Lent is the 40 day period before Easter in which Catholics fast and try to become more aware of the areas of sin in their lives. In this way we imitate Jesus, who spent 40 days in the desert without food; Jesus knew Satan would appear to tempt him, so he strengthened himself first by fasting. At the end of the 40 days, the tempter came and promised Jesus “all the kingdoms of the world in their magnificence” Matthew 4. Weakened as he was by the heat and lack of nourishment, Jesus carelessly admonished Satan to “get away”, reminding him “The Lord, your God shall you worship, and him alone shall you serve”.
(And we Catholics think it’s really hard to simply fast from meat on Fridays)! During Lent we’re supposed to have one main meal, with two smaller, simpler ones. The tradition in the Byzantine Rite is even more severe, as many give up both meat and dairy the entire 40 days of Lent.
We all face temptations to sin; we may be tempted to lie about our mistakes, we may be tempted to spend too much time and money shopping, some drink too much wine. And with the internet and lewd images on TV, it’s hard to fight the temptation to peek at tantalizing images on the screen. So fasting helps us fight those temptations that lead us astray. And remember God’s promise in 1 Corin. 10:13 “No trial has come to you but what is human. God is faithful and will not let you be tried beyond your strength; but with the trial he will also provide a way out, so that you may be able to bear it”.
Why should we fast? Our motivation shouldn’t be to lose weight. Instead, our purpose should be more self-sacrificing; we should offer up our fasting as a means to become more loving and compassionate, to grow in holiness, and for the benefit of the poor, the oppressed, and for the conversion of friends and family.

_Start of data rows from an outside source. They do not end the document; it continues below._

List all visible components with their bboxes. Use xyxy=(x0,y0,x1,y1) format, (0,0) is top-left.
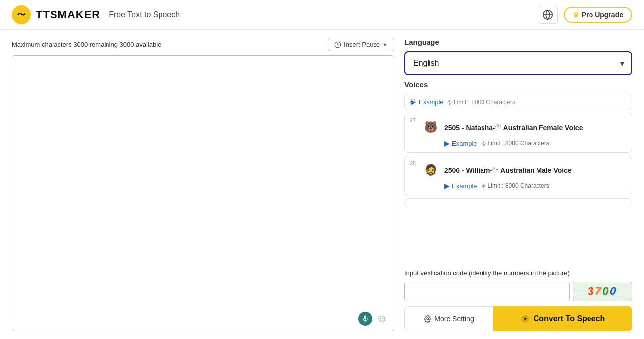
left-panel: Maximum characters 3000 remaining 3000 a… xyxy=(12,38,394,331)
convert-button[interactable]: Convert To Speech xyxy=(493,306,632,331)
crown-icon: ♛ xyxy=(573,11,579,19)
voice-card-27: 27 🐻 2505 - Natasha-AU Australian Female… xyxy=(404,113,632,153)
svg-marker-5 xyxy=(447,100,451,105)
partial-example-label[interactable]: Example xyxy=(419,98,444,106)
bottom-buttons: More Setting Convert To Speech xyxy=(404,306,632,331)
more-setting-label: More Setting xyxy=(434,315,474,323)
lightning-icon-partial xyxy=(447,100,452,105)
lightning-icon-28 xyxy=(481,183,486,189)
settings-icon xyxy=(424,315,431,323)
voice-name-27: 2505 - Natasha-AU Australian Female Voic… xyxy=(444,123,583,132)
textarea-icons: ☺ xyxy=(358,312,389,326)
main-content: Maximum characters 3000 remaining 3000 a… xyxy=(0,30,644,339)
captcha-image: 3700 xyxy=(573,282,632,301)
right-panel: Language English Chinese French German S… xyxy=(404,38,632,331)
example-link-28[interactable]: ▶ Example xyxy=(444,182,477,190)
header: 〜 TTSMAKER Free Text to Speech ♛ Pro Upg… xyxy=(0,0,644,30)
emoji-icon[interactable]: ☺ xyxy=(375,312,389,326)
limit-badge-27: Limit : 8000 Characters xyxy=(481,140,549,147)
char-info: Maximum characters 3000 remaining 3000 a… xyxy=(12,41,161,48)
example-link-27[interactable]: ▶ Example xyxy=(444,139,477,147)
play-icon-convert xyxy=(521,314,530,323)
verification-input[interactable] xyxy=(404,282,570,301)
voice-card-partial-top: ▶ Example Limit : 8000 Characters xyxy=(404,94,632,110)
insert-pause-button[interactable]: Insert Pause ▼ xyxy=(328,38,394,51)
logo-icon: 〜 xyxy=(12,5,31,24)
chevron-down-icon: ▼ xyxy=(382,42,388,48)
voice-name-28: 2506 - William-AU Australian Male Voice xyxy=(444,166,572,174)
microphone-icon xyxy=(362,315,369,322)
voices-label: Voices xyxy=(404,80,632,89)
voice-info-27: 🐻 2505 - Natasha-AU Australian Female Vo… xyxy=(422,118,625,136)
verification-row: 3700 xyxy=(404,282,632,301)
svg-marker-6 xyxy=(482,141,485,145)
svg-point-11 xyxy=(427,318,429,320)
voice-avatar-27: 🐻 xyxy=(422,118,439,136)
lightning-icon-27 xyxy=(481,141,486,146)
language-select-wrapper: English Chinese French German Spanish Ja… xyxy=(404,51,632,75)
play-icon-28: ▶ xyxy=(444,182,450,190)
voice-avatar-28: 🧔 xyxy=(422,161,439,179)
voice-card-partial-bottom: 29 xyxy=(404,198,632,207)
voice-card-28: 28 🧔 2506 - William-AU Australian Male V… xyxy=(404,156,632,195)
header-subtitle: Free Text to Speech xyxy=(109,10,180,19)
insert-pause-label: Insert Pause xyxy=(344,41,380,48)
voice-actions-27: ▶ Example Limit : 8000 Characters xyxy=(444,139,625,147)
voices-list: ▶ Example Limit : 8000 Characters 27 🐻 2… xyxy=(404,94,632,264)
voice-number-27: 27 xyxy=(410,117,416,123)
logo-text: TTSMAKER xyxy=(36,8,100,21)
play-icon-27: ▶ xyxy=(444,139,450,147)
text-input[interactable] xyxy=(12,56,394,331)
voice-number-28: 28 xyxy=(410,160,416,166)
translate-button[interactable] xyxy=(538,6,558,24)
language-label: Language xyxy=(404,38,632,46)
captcha-text: 3700 xyxy=(588,285,618,298)
convert-label: Convert To Speech xyxy=(534,314,605,323)
mic-icon[interactable] xyxy=(358,312,372,326)
voice-info-28: 🧔 2506 - William-AU Australian Male Voic… xyxy=(422,161,625,179)
partial-limit: Limit : 8000 Characters xyxy=(447,99,515,106)
limit-badge-28: Limit : 8000 Characters xyxy=(481,182,549,189)
header-right: ♛ Pro Upgrade xyxy=(538,6,632,24)
svg-marker-7 xyxy=(482,183,485,188)
pro-upgrade-label: Pro Upgrade xyxy=(582,11,623,19)
verification-label: Input verification code (identify the nu… xyxy=(404,269,632,277)
top-bar: Maximum characters 3000 remaining 3000 a… xyxy=(12,38,394,51)
language-select[interactable]: English Chinese French German Spanish Ja… xyxy=(405,52,631,74)
header-left: 〜 TTSMAKER Free Text to Speech xyxy=(12,5,180,24)
more-setting-button[interactable]: More Setting xyxy=(404,306,493,331)
partial-example-link: ▶ Example Limit : 8000 Characters xyxy=(411,98,626,106)
voice-actions-28: ▶ Example Limit : 8000 Characters xyxy=(444,182,625,190)
pro-upgrade-button[interactable]: ♛ Pro Upgrade xyxy=(564,7,632,23)
text-input-wrapper: ☺ xyxy=(12,55,394,331)
clock-icon xyxy=(334,41,341,48)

Self-denial increases the virtue of self-control, and aids us in detaching from the allurements of the world.
Our passions can overtake us, but by fasting we are giving God a bigger place in our heart, and allowing him to perform miracles and extraordinary wonders. Fasting empowers us, allowing the Holy Spirit to operate more fully within us, helping us to grow in holiness, making our prayers more effective. By drawing away temporarily from the pleasures of the world, such as a juicy cheeseburger and crisp french fries, and eating more simply, we draw closer to Christ, and deepen our intimacy with him.
We all have people in our lives in need of God’s healing and deliverance; you may have a loved one who struggles daily with a drug addiction or alcoholism. Or perhaps you have a friend who was abused as a child and tries to cope with depression and anxiety. You might know a woman who had an abortion, and simply can’t accept God’s all encompassing mercy and compassion. I’m sure we’re all aware of the evil surrounding us in every facet of our lives; fasting is a mighty weapon in our arsenal to fight greed, arrogance, selfishness and violence.
During Lent we are called to do penance, and try to atone for our sins. Instead of simply abstaining from chocolate or coffee, it is more beneficial to forgo anger or pride. Also popular in deciding what to “give up” for Lent, many refrain from television, video games, or Facebook, and instead devote more time to prayer, such as daily mass, or praying the Chaplet of Divine Mercy. Another way to do penance is by volunteering at your local homeless shelter or offering to babysit your neighbor’s children.